The Vagabond started a new series a few weeks ago about the iron ore mines around the Gadsden area and how they got started.
Along with Altoona historian Ryan Cole, The Vagabond recently visited the University of Alabama in Tuscaloosa to conduct research in the W.S. Hoole’s Special Collection Library. While on campus, we discovered a wealth of information about Gadsden and the mines. We found two rare booklets from the Bureau of Mines that were extremely interesting and cannot be found in Gadsden.

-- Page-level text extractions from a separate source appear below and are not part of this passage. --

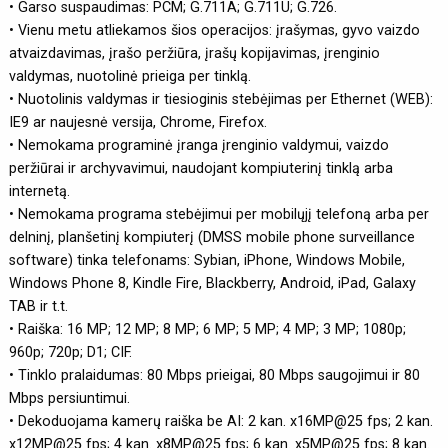
• Garso suspaudimas: PCM; G.711A; G.711U; G.726.
• Vienu metu atliekamos šios operacijos: įrašymas, gyvo vaizdo
atvaizdavimas, įrašo peržiūra, įrašų kopijavimas, įrenginio
valdymas, nuotolinė prieiga per tinklą.
• Nuotolinis valdymas ir tiesioginis stebėjimas per Ethernet (WEB):
IE9 ar naujesnė versija, Chrome, Firefox.
• Nemokama programinė įranga įrenginio valdymui, vaizdo
peržiūrai ir archyvavimui, naudojant kompiuterinį tinklą arba
internetą.
• Nemokama programa stebėjimui per mobilųjį telefoną arba per
delninį, planšetinį kompiuterį (DMSS mobile phone surveillance
software) tinka telefonams: Sybian, iPhone, Windows Mobile,
Windows Phone 8, Kindle Fire, Blackberry, Android, iPad, Galaxy
TAB ir t.t.
• Raiška: 16 MP; 12 MP; 8 MP; 6 MP; 5 MP; 4 MP; 3 MP; 1080p;
960p; 720p; D1; CIF.
• Tinklo pralaidumas: 80 Mbps prieigai, 80 Mbps saugojimui ir 80
Mbps persiuntimui.
• Dekoduojama kamerų raiška be AI: 2 kan. x16MP@25 fps; 2 kan.
x12MP@25 fps; 4 kan. x8MP@25 fps; 6 kan. x5MP@25 fps; 8 kan.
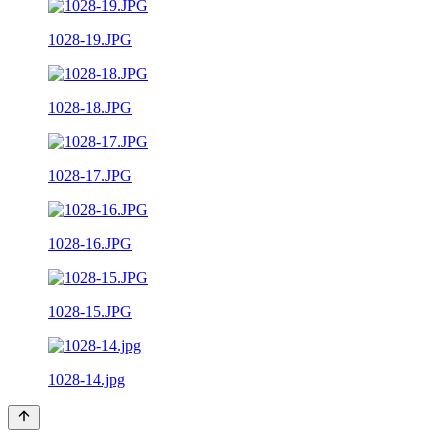
1028-19.JPG
1028-18.JPG
1028-17.JPG
1028-16.JPG
1028-15.JPG
1028-14.jpg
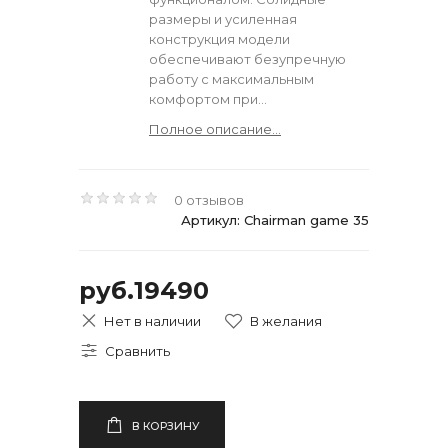
размеры и усиленная
конструкция модели
обеспечивают безупречную
работу с максимальным
комфортом при...
Полное описание...
0 отзывов
Артикул: Chairman game 35
руб.19490
Нет в наличии
В КОРЗИНУ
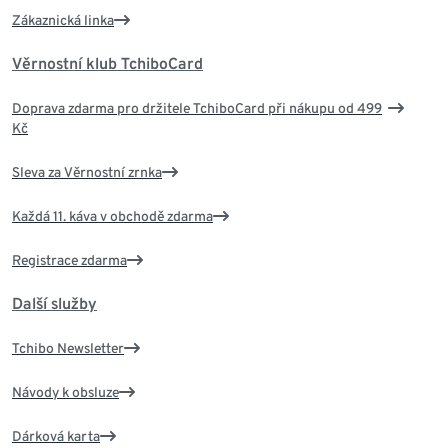
Zákaznická linka
Věrnostní klub TchiboCard
Doprava zdarma pro držitele TchiboCard při nákupu od 499
Kč
Sleva za Věrnostní zrnka
Každá 11. káva v obchodě zdarma
Registrace zdarma
Další služby
Tchibo Newsletter
Návody k obsluze
Dárková karta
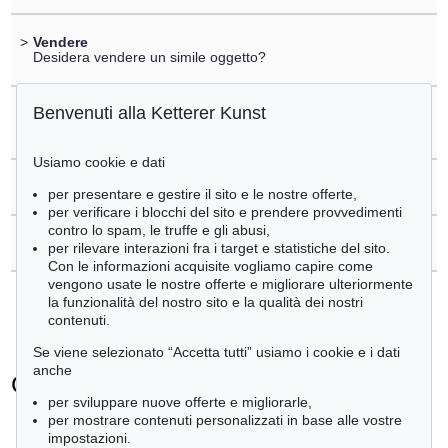
>
Vendere
Desidera vendere un simile oggetto?
Benvenuti alla Ketterer Kunst
>
Registrare di
Günther Uecker
Usiamo cookie e dati
>
Domande sull´acquisto
per presentare e gestire il sito e le nostre offerte,
per verificare i blocchi del sito e prendere provvedimenti
contro lo spam, le truffe e gli abusi,
>
Contattare esperti
per rilevare interazioni fra i target e statistiche del sito.
Con le informazioni acquisite vogliamo capire come
vengono usate le nostre offerte e migliorare ulteriormente
la funzionalità del nostro sito e la qualità dei nostri
contenuti.
Se viene selezionato “Accetta tutti” usiamo i cookie e i dati
anche
Günther Uecker - Ogetti venduti
per sviluppare nuove offerte e migliorarle,
+
tute le offerte
per mostrare contenuti personalizzati in base alle vostre
impostazioni.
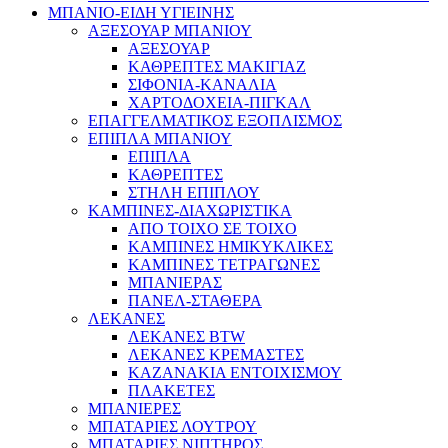
ΜΠΑΝΙΟ-ΕΙΔΗ ΥΓΙΕΙΝΗΣ
ΑΞΕΣΟΥΑΡ ΜΠΑΝΙΟΥ
ΑΞΕΣΟΥΑΡ
ΚΑΘΡΕΠΤΕΣ ΜΑΚΙΓΙΑΖ
ΣΙΦΟΝΙΑ-ΚΑΝΑΛΙΑ
ΧΑΡΤΟΔΟΧΕΙΑ-ΠΙΓΚΑΛ
ΕΠΑΓΓΕΛΜΑΤΙΚΟΣ ΕΞΟΠΛΙΣΜΟΣ
ΕΠΙΠΛΑ ΜΠΑΝΙΟΥ
ΕΠΙΠΛΑ
ΚΑΘΡΕΠΤΕΣ
ΣΤΗΛΗ ΕΠΙΠΛΟΥ
ΚΑΜΠΙΝΕΣ-ΔΙΑΧΩΡΙΣΤΙΚΑ
ΑΠΟ ΤΟΙΧΟ ΣΕ ΤΟΙΧΟ
ΚΑΜΠΙΝΕΣ ΗΜΙΚΥΚΛΙΚΕΣ
ΚΑΜΠΙΝΕΣ ΤΕΤΡΑΓΩΝΕΣ
ΜΠΑΝΙΕΡΑΣ
ΠΑΝΕΛ-ΣΤΑΘΕΡΑ
ΛΕΚΑΝΕΣ
ΛΕΚΑΝΕΣ BTW
ΛΕΚΑΝΕΣ ΚΡΕΜΑΣΤΕΣ
ΚΑΖΑΝΑΚΙΑ ΕΝΤΟΙΧΙΣΜΟΥ
ΠΛΑΚΕΤΕΣ
ΜΠΑΝΙΕΡΕΣ
ΜΠΑΤΑΡΙΕΣ ΛΟΥΤΡΟΥ
ΜΠΑΤΑΡΙΕΣ ΝΙΠΤΗΡΟΣ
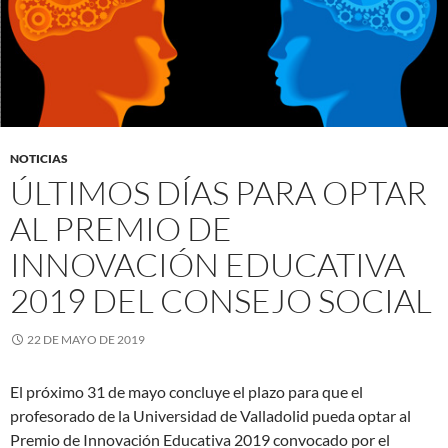
NOTICIAS
ÚLTIMOS DÍAS PARA OPTAR
AL PREMIO DE
INNOVACIÓN EDUCATIVA
2019 DEL CONSEJO SOCIAL
22 DE MAYO DE 2019
El próximo 31 de mayo concluye el plazo para que el
profesorado de la Universidad de Valladolid pueda optar al
Premio de Innovación Educativa 2019 convocado por el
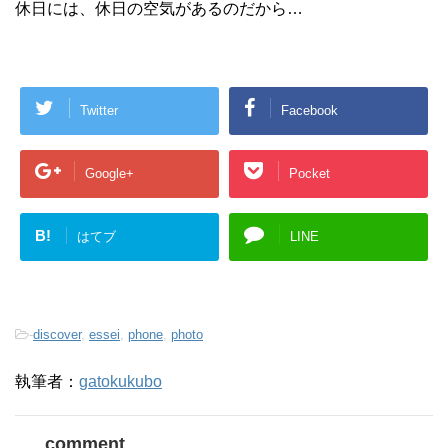
休日には、休日の空気があるのだから…
Twitter
Facebook
Google+
Pocket
B!
はてブ
LINE
-
discover
,
essei
,
phone
,
photo
執筆者：
gatokukubo
comment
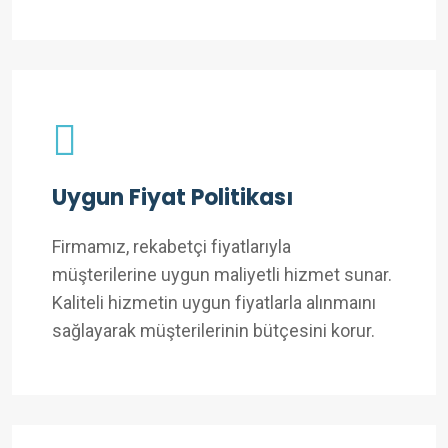
Uygun Fiyat Politikası
Firmamız, rekabetçi fiyatlarıyla
müşterilerine uygun maliyetli hizmet sunar.
Kaliteli hizmetin uygun fiyatlarla alınmaını
sağlayarak müşterilerinin bütçesini korur.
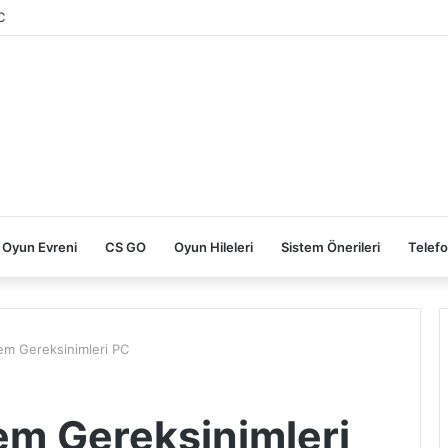
C
Oyun Evreni
CS GO
Oyun Hileleri
Sistem Önerileri
Telefo
tem Gereksinimleri PC
em Gereksinimleri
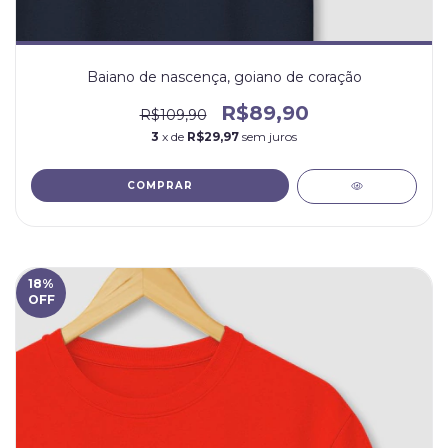
Baiano de nascença, goiano de coração
R$89,90
R$109,90
3
x de
R$29,97
sem juros
COMPRAR
18
%
OFF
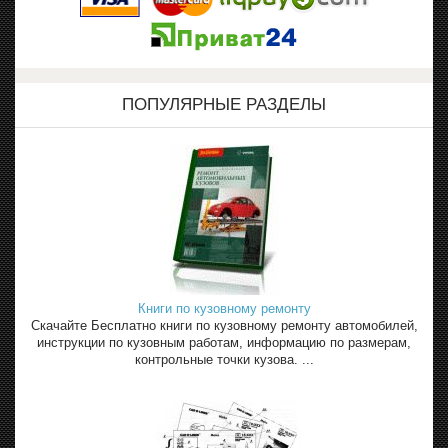
ПОПУЛЯРНЫЕ РАЗДЕЛЫ
Книги по кузовному ремонту
Скачайте Бесплатно книги по кузовному ремонту автомобилей,
инструкции по кузовным работам, информацию по размерам,
контрольные точки кузова. ...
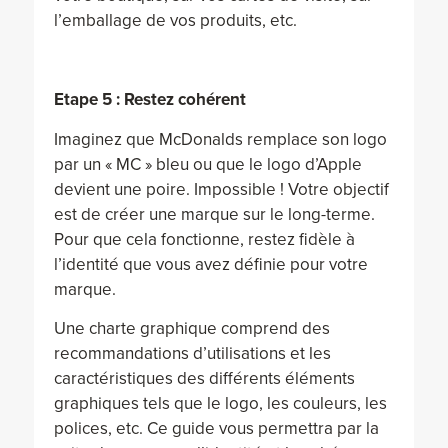
l’emballage de vos produits, etc.
Etape 5 : Restez cohérent
Imaginez que McDonalds remplace son logo
par un « MC » bleu ou que le logo d’Apple
devient une poire. Impossible ! Votre objectif
est de créer une marque sur le long-terme.
Pour que cela fonctionne, restez fidèle à
l’identité que vous avez définie pour votre
marque.
Une charte graphique comprend des
recommandations d’utilisations et les
caractéristiques des différents éléments
graphiques tels que le logo, les couleurs, les
polices, etc. Ce guide vous permettra par la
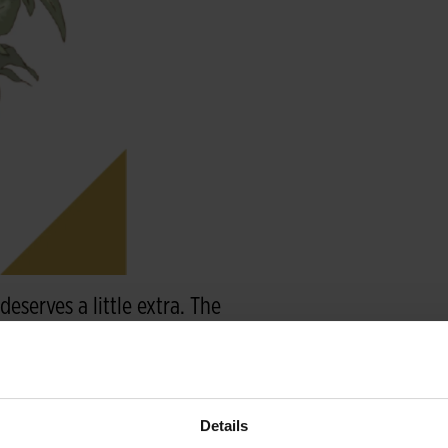
serves a little extra. The
g on the product range of
 your delivery will be
Details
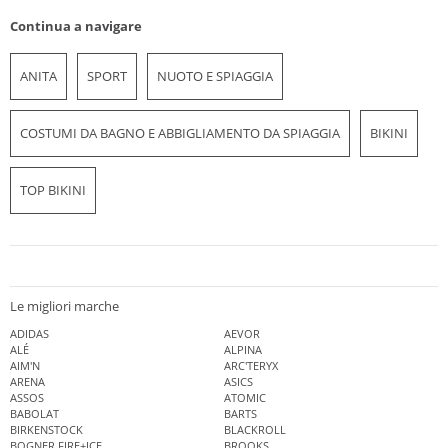
Continua a navigare
ANITA
SPORT
NUOTO E SPIAGGIA
COSTUMI DA BAGNO E ABBIGLIAMENTO DA SPIAGGIA
BIKINI
TOP BIKINI
Le migliori marche
ADIDAS
AEVOR
ALÉ
ALPINA
AIM'N
ARC'TERYX
ARENA
ASICS
ASSOS
ATOMIC
BABOLAT
BARTS
BIRKENSTOCK
BLACKROLL
BOGNER FIRE+ICE
BROOKS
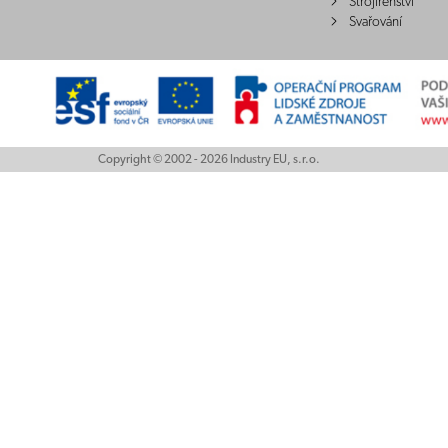
Strojírenství
Svařování
Copyright © 2002 - 2026 Industry EU, s.r.o.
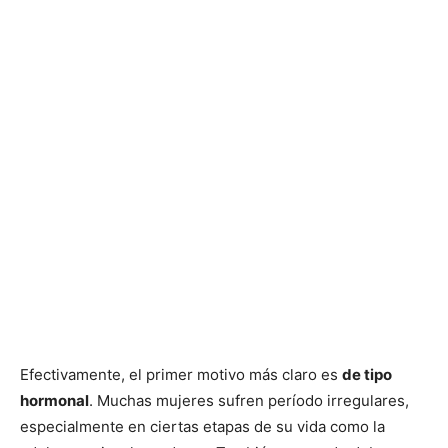
Efectivamente, el primer motivo más claro es
de tipo
hormonal
. Muchas mujeres sufren período irregulares,
especialmente en ciertas etapas de su vida como la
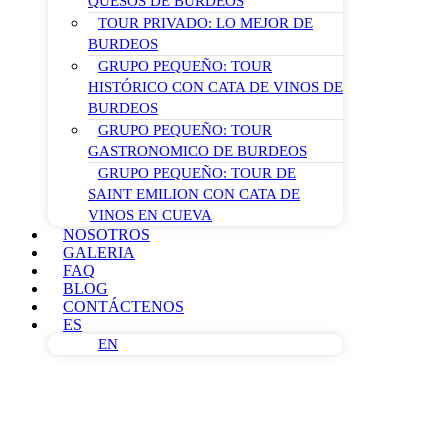
QUESOS DE BURDEOS
TOUR PRIVADO: LO MEJOR DE
BURDEOS
GRUPO PEQUEÑO: TOUR
HISTÓRICO CON CATA DE VINOS DE
BURDEOS
GRUPO PEQUEÑO: TOUR
GASTRONOMICO DE BURDEOS
GRUPO PEQUEÑO: TOUR DE
SAINT EMILION CON CATA DE
VINOS EN CUEVA
NOSOTROS
GALERIA
FAQ
BLOG
CONTÁCTENOS
ES
EN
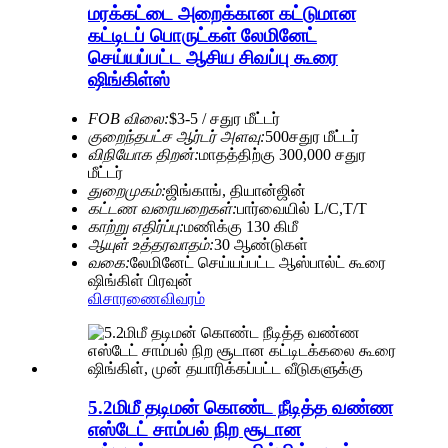
மரக்கட்டை அறைக்கான கட்டுமான
கட்டிடப் பொருட்கள் லேமினேட்
செய்யப்பட்ட ஆசிய சிவப்பு கூரை
ஷிங்கிள்ஸ்
FOB விலை:
$3-5 / சதுர மீட்டர்
குறைந்தபட்ச ஆர்டர் அளவு:
500சதுர மீட்டர்
விநியோக திறன்:
மாதத்திற்கு 300,000 சதுர
மீட்டர்
துறைமுகம்:
ஜிங்காங், தியான்ஜின்
கட்டண வரையறைகள்:
பார்வையில் L/C,T/T
காற்று எதிர்ப்பு:
மணிக்கு 130 கிமீ
ஆயுள் உத்தரவாதம்:
30 ஆண்டுகள்
வகை:
லேமினேட் செய்யப்பட்ட ஆஸ்பால்ட் கூரை
ஷிங்கிள் பிரவுன்
விசாரணை
விவரம்
5.2மிமீ தடிமன் கொண்ட நீடித்த வண்ண
எஸ்டேட் சாம்பல் நிற சூடான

One booklet was titled Reopening and Developing a Small Red-iron-ore Mine at Gadsden, Ala., published in May 1949. The other was Alabama Red Iron Ores, Greasy Cove and Shinbone Ridge, St. Clair and Etowah Counties,” published in June 1948.
These sources contained many illustrations and photos and detailed information. The Vagabond will share some photos this week of what was once called the Old Jap Mines located by Tuscaloosa Avenue and later part of the Hammond mines.
The last few weeks it was mentioned that the presence in the Gadsden district of iron ore was known to John S. Moragne, one of the first settlers of Gadsden. In 1850 He discovered the outcrops of red iron ore nearby. Soon after he engaged in surface mining.
In the late 1870’s, Thomas O’Conner started the O’Conner Mining Company and opened up mines on Shinbone Ridge. Hundreds of tons of iron ore were mined. After O’Conner’s death from a duel, the Hammond family took over the mines.
Albert Hammond first started the Hammonds iron ore mines but died at the age of 27. His brother, Joseph (Joe) Hammond then took over. Joe was about 13 when he became interested in the mining industry. From the beginning, he was a mining engineer and mine operator.